18/10/16

CSSF FAQ on UCI Law

On August 24th 2016, the CSSF published the second version of its Frequently Asked Questions (“FAQs”) concerning the Luxembourg Law of December 17th 2010 relating to undertakings for collective investment (the “UCI Law”). The second version adds ten new questions and answers to the first version of the FAQs dated December 8th 2015, discussed in our newsletter of January 2016.

The second version of the FAQs provides clarification on the following matters:

Eligible assets for UCITS

First, the FAQs confirm that a UCITS master fund can invest in funds or be a fund of funds provided that its target funds are eligible under article 41(1)(e) of the UCI Law.

Further, in relation to the investments made by UCITS in open and closed-ended UCIs, the FAQs provide definitions for open and closed-ended UCIs: open-ended UCIs are UCIs with units which are, at the request of holders, repurchased out of such UCI’s assets, even if their constitutional documents provide for limitations on the exercise of redemption rights. On the contrary, closed-ended UCIs are those UCIs whose constitutional documents do not provide for the right of investors to request any redemption.

In the same section, the FAQs set out the conditions that institutions shall fulfil in order to qualify as eligible counterparties in the context of OTC derivative transactions or of efficient portfolio management techniques.

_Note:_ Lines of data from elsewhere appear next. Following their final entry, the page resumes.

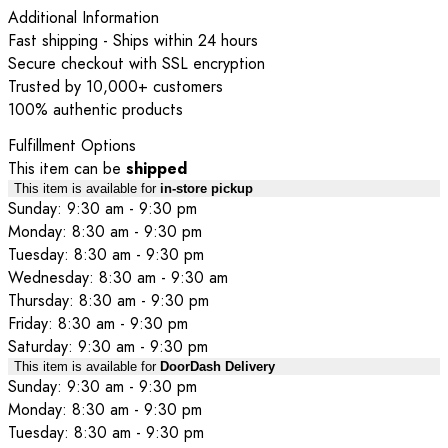
Additional Information
Fast shipping - Ships within 24 hours
Secure checkout with SSL encryption
Trusted by 10,000+ customers
100% authentic products
Fulfillment Options
This item can be
shipped
This item is available for
in-store pickup
Sunday: 9:30 am - 9:30 pm
Monday: 8:30 am - 9:30 pm
Tuesday: 8:30 am - 9:30 pm
Wednesday: 8:30 am - 9:30 am
Thursday: 8:30 am - 9:30 pm
Friday: 8:30 am - 9:30 pm
Saturday: 9:30 am - 9:30 pm
This item is available for
DoorDash Delivery
Sunday: 9:30 am - 9:30 pm
Monday: 8:30 am - 9:30 pm
Tuesday: 8:30 am - 9:30 pm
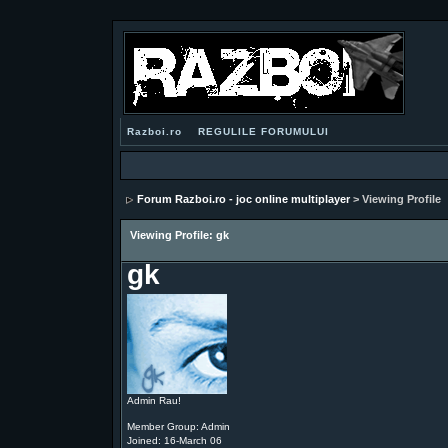
Razboi.ro
REGULILE FORUMULUI
Forum Razboi.ro - joc online multiplayer
> Viewing Profile
Viewing Profile: gk
gk
Admin Rau!
Member Group: Admin
Joined: 16-March 06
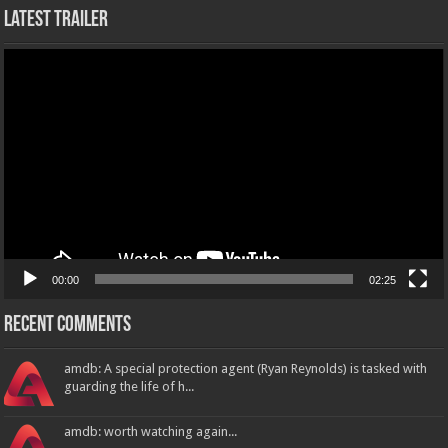
Latest Trailer
Video
Player
00:00
02:25
Recent Comments
amdb: A special protection agent (Ryan Reynolds) is tasked with
guarding the life of h...
amdb: worth watching again...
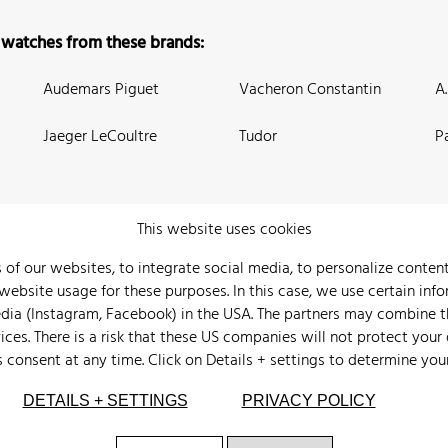
 watches from these brands:
Audemars Piguet
Vacheron Constantin
A
Jaeger LeCoultre
Tudor
P
This website uses cookies
 of our websites, to integrate social media, to personalize conte
bsite usage for these purposes. In this case, we use certain info
 Us
Watch Archive
Wall of Fame
Legal Info
Privacy
Imprint
edia (Instagram, Facebook) in the USA. The partners may combine 
ices. There is a risk that these US companies will not protect your
s consent at any time. Click on
Details + settings
to determine you
DETAILS + SETTINGS
PRIVACY POLICY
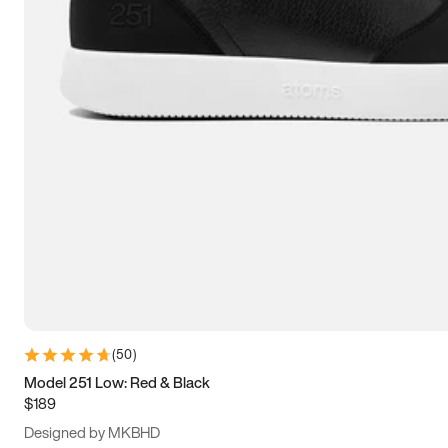
13.5
14
14.5
15
(
50
)
Model 251 Low: Red & Black
$189
Designed by MKBHD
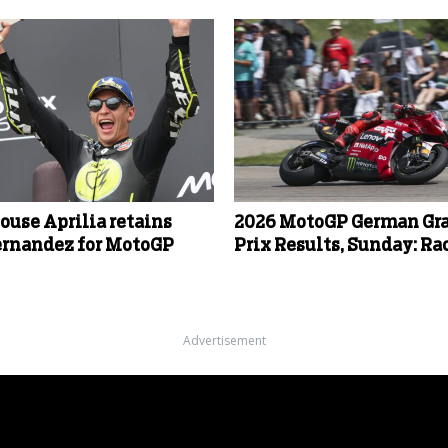
ouse Aprilia retains
2026 MotoGP German Gr
ernandez for MotoGP
Prix Results, Sunday: Ra
Advertisement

Diversification rules applied to UCITS

The FAQs further explain that, pursuant to the principle of risk-spreading, it would not be acceptable for a portfolio of a UCITS to contain different structured transferable securities not embedding derivatives that are all linked to the performance of the same underlying asset. In this context, the FAQs highlight that the application of a 20% limit of the net assets to each underlying asset of such transferable securities has to be respected, providing the possibility that this limit may be raised up to 35% for a single underlying asset.

Moreover, according to the FAQs, UCITS may derogate from the investment limits provided under articles 43, 44, 45 and 46 of the UCI Law for a period of six months following the date the UCITS is entered on the CSSF list. In case the date of inscription to such list differs from the effective launching date of the UCITS, the effective launching date shall be taken into consideration as the starting date provided that the latter date has been notified to the CSSF.

Delegation to third parties

With regard to the delegation of the investment management function, the FAQs mention that a UCITS may delegate such function pursuant to article 110 of the UCI Law to an investment fund manager which is either authorised or registered and subject to prudential supervision, and, in the case of a third country manager, as long as cooperation between the CSSF and the supervisory authority of such country is ensured.

"The FAQs further underline that investment fund managers located in the EEA or an OECD country and subject to prudential supervision of an authority are considered to fulfil the above criteria."


If such entities are located in another country the CSSF shall accept them in principle, provided that it has signed a Memorandum of Understanding covering UCITS with the relevant supervisory authority.

Public-interest entities

The FAQs finally define the meaning of public-interest entities (“PIEs”): PIEs include entities whose transferable securities are listed on a regulated market of any Member State. Thus, a UCITS will be considered as a PIE if its units are admitted to trading on a regulated market. A list of the main implications of Directive 2006/43 on audits of annual accounts and Regulation 537/2014 on specific requirements regarding statutory audits of PIEs is also included.